Sleep is a beautiful thing. Sleeping with someone can be, well, bothersome sometimes.
I tend to praise the fact that since I’m single, I can sleep diagonally across my bed without a care in the world. It’s an underrated blessing, because I know you’ve been in a position where you wish you could do that, too.
You’re lying in bed with someone next to you, and you’re so tired, but you can’t fall asleep because you’re so uncomfortable and you almost can’t wait for them to leave so you can sleep peacefully. It’s the worst.
But it’s not always that way, and your girl enjoys a good cuddle, too (and you already know I think it’s more intimate than sex).
So for those of you who do find yourself sharing your sacred bed space, I have some helpful research for you…
A recent survey shares the the most favored coupled sleeping positions for both men and women, and reveals which cuddling position tends to lead to more sex (surprisingly, it’s not him spooning you from behind with an erection).
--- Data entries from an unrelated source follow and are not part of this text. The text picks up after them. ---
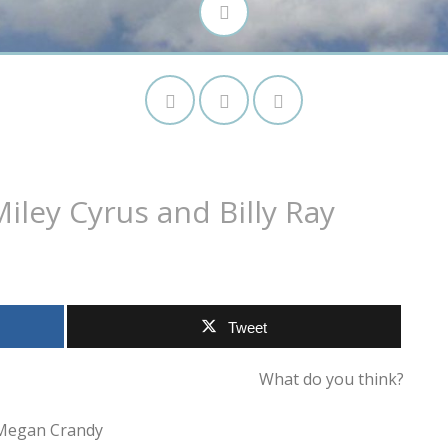
iley Cyrus and Billy Ray
Tweet
What do you think?
Megan Crandy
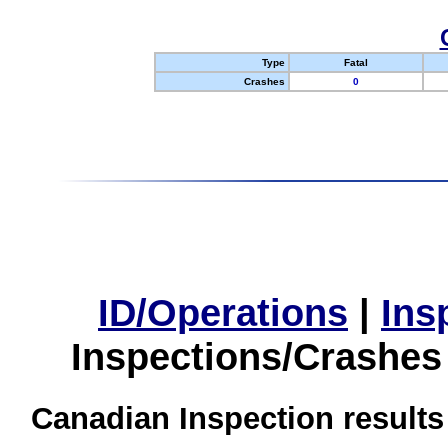
Type
Fatal
Crashes
0
ID/Operations
|
Ins
Inspections/Crashes
Canadian Inspection results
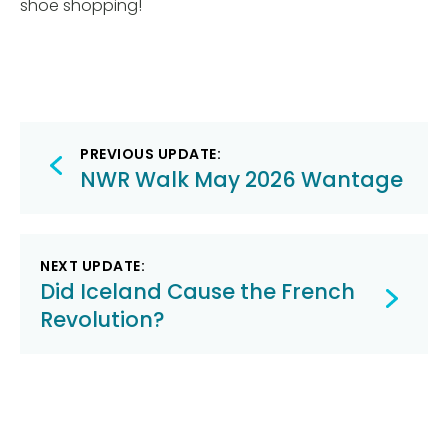
shoe shopping!
Post
PREVIOUS UPDATE:
navigation
NWR Walk May 2026 Wantage
NEXT UPDATE:
Did Iceland Cause the French
Revolution?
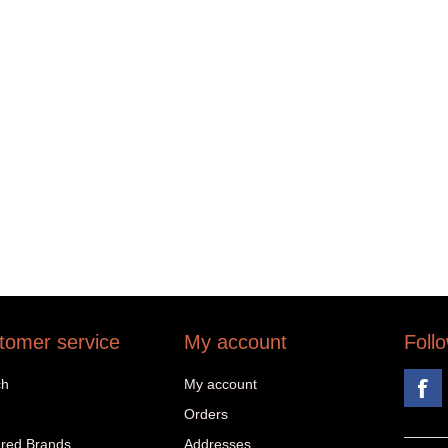
tomer service
My account
Foll
ch
My account
Orders
red Brands
Addresses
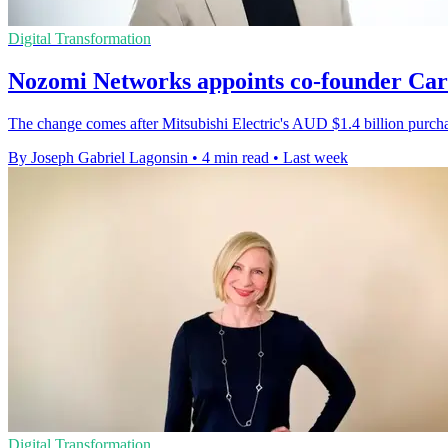
Digital Transformation
Nozomi Networks appoints co-founder Ca
The change comes after Mitsubishi Electric's AUD $1.4 billion purc
By Joseph Gabriel Lagonsin
•
4 min read
•
Last week
Digital Transformation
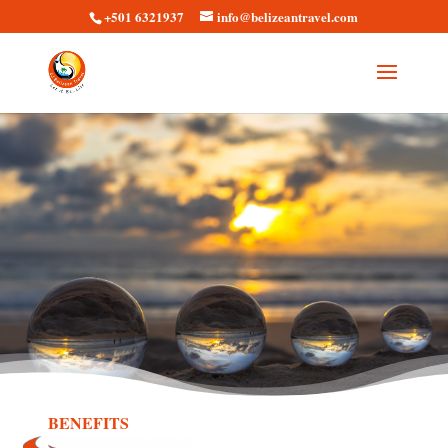
+501 6321937
info@belizeantravel.com
BENEFITS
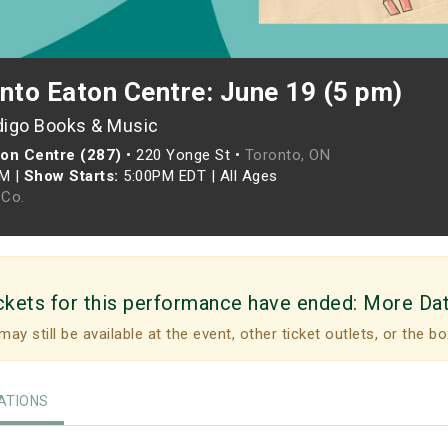
nto Eaton Centre: June 19 (5 pm)
digo Books & Music
ton Centre (287)
•
220 Yonge St •
Toronto, ON
PM
|
Show Starts:
5:00PM EDT
|
All Ages
Co.
ckets for this performance have ended:
More Da
may still be available at the event, other ticket outlets, or the bo
TIONS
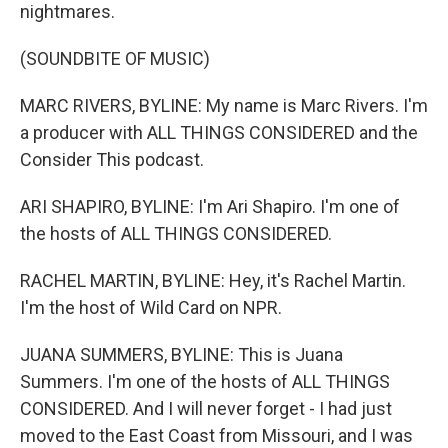
nightmares.
(SOUNDBITE OF MUSIC)
MARC RIVERS, BYLINE: My name is Marc Rivers. I'm
a producer with ALL THINGS CONSIDERED and the
Consider This podcast.
ARI SHAPIRO, BYLINE: I'm Ari Shapiro. I'm one of
the hosts of ALL THINGS CONSIDERED.
RACHEL MARTIN, BYLINE: Hey, it's Rachel Martin.
I'm the host of Wild Card on NPR.
JUANA SUMMERS, BYLINE: This is Juana
Summers. I'm one of the hosts of ALL THINGS
CONSIDERED. And I will never forget - I had just
moved to the East Coast from Missouri, and I was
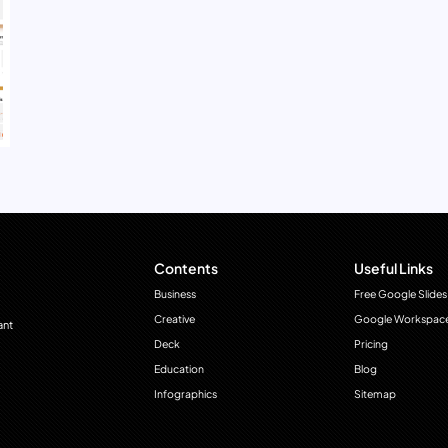
Contents
Useful Links
Business
Free Google Slides
Creative
Google Workspac
ant
Deck
Pricing
Education
Blog
Infographics
Sitemap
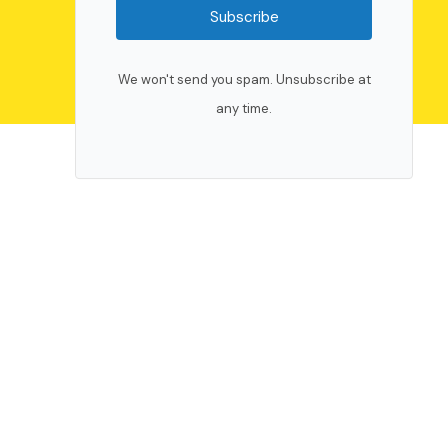
Subscribe
We won't send you spam. Unsubscribe at
any time.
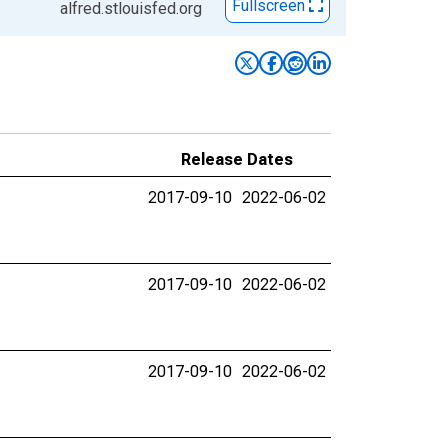
Fullscreen
alfred.stlouisfed.org
Release Dates
2017-09-10
2022-06-02
2017-09-10
2022-06-02
2017-09-10
2022-06-02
Mattress Advisor surveyed 1,000 Americans in relationships about how they liked to cozy up to their partner at night, and you might be surprised at the No. 1 position both men and women prefer when sleeping in bed together.
“The most popular position involved partners sleeping on their sides facing away from each other, with a small amount of space between their bodies,” the article states. “Sleep scientists promote curling up on one’s side, citing benefits ranging from improved breathing to reduced lower back pain.”
So maybe don’t be mad that they’re not facing you, because maybe you kinda love it, too.
As for the cuddle position that usually leads to more naughty time?
The article states, “The sleeping arrangement most correlated with sex featured couples facing each other with limbs intertwined. Close spooning with the man on the outside took second place.”
I don’t know why, but reading that made me happy, because there’s a lot of intimacy in snuggling up to your partner face-to-face, and I guess I’m just glad we haven’t lost that.
If you’re realizing that you or your partner’s sleeping style is causing issues with your rest, don’t be afraid to talk about it!
“As with many compatibility concerns at the beginning of a relationship, there’s no telling how your sleeping position preferences might differ from that of a partner. But as you experiment with sleep arrangements that work best for both of you, the essential tools for relationship success apply: cooperation and communication,” the article explains.
“Our findings reveal how varied our favored positions can be and how they can incite intense emotion. But don’t let resentment build about how you share your bed with the one you love. By discussing your sleeping styles directly, you might save yourself some conflict – and get better rest as a result.”